Southern Food and Beverage Wiki
800px-SazeracRooseveltNOLA1July2009

photo from Wikimedia Commons user Infrogmation


"It was a home for newsmen, drunkards, halfdrunkards and complete sots. Seriously, it was the people who went there that made that place what it was." — Congressman F. Edward Hebert on The Sazerac Bar

Bitters, extracted from bitter tasting herbs and bark, were concocted at local pharmacies and given to clients to alleviate all manner of ailments. When serving them, pharmacists would temper their taste with brandy or whiskey. It was believed that the combination of whiskey and bitters would ward off tropical diseases.

Bitters were also a prominent ingredient in a new drink called the cocktail, first mentioned in The Balance and Columbian Repository, May 13, 1806. “Cocktail is stimulating liquor composed of spirits of any kind, sugar, water, and bitters — it is vulgarly called a bittered sling and is supposed to be an excellent electioneering potion, inasmuch as it renders the heart stout and bold, at the same time that it fuddles the head. It is said, also, to be of great use to a Democratic candidate: because a person having swallowed a glass of it, is ready to swallow anything”

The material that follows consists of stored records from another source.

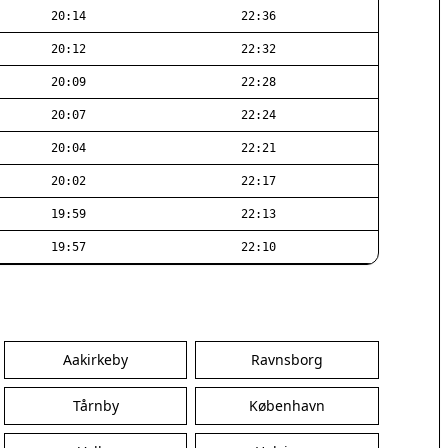
20:14
22:36
20:12
22:32
20:09
22:28
20:07
22:24
20:04
22:21
20:02
22:17
19:59
22:13
19:57
22:10
Aakirkeby
Ravnsborg
Tårnby
København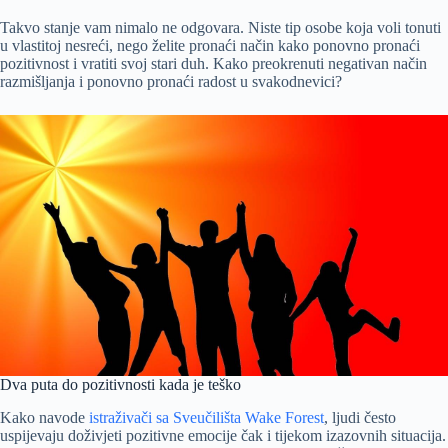
Takvo stanje vam nimalo ne odgovara. Niste tip osobe koja voli tonuti
u vlastitoj nesreći, nego želite pronaći način kako ponovno pronaći
pozitivnost i vratiti svoj stari duh. Kako preokrenuti negativan način
razmišljanja i ponovno pronaći radost u svakodnevici?
Dva puta do pozitivnosti kada je teško
Kako navode
istraživači sa Sveučilišta Wake Forest
, ljudi često
uspijevaju doživjeti pozitivne emocije čak i tijekom izazovnih situacija.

In the 1830s, New Orleans pharmacist, Antoine Amadie Peychaud, in his apothecary at 437 Royal St., served a special type of bitters. He served these to his clients mixed with brandy and sugar in a double-ended egg cup, called a coquetier. Its pronunciation, according to many sources, was bastardized by local American residents who pronounced it like the familiar word “cocktail.” The motto of the firm was “Peychaud Bitters have no equal for flavoring cocktails, used in every bar of any prominence.” This new drink, both potent and tasty, gained popularity around the city’s saloons, which at the time were called, interestingly, coffeehouses. One coffeehouse in particular became prominent in the development of a favorite New Orleans cocktail: The Sazerac.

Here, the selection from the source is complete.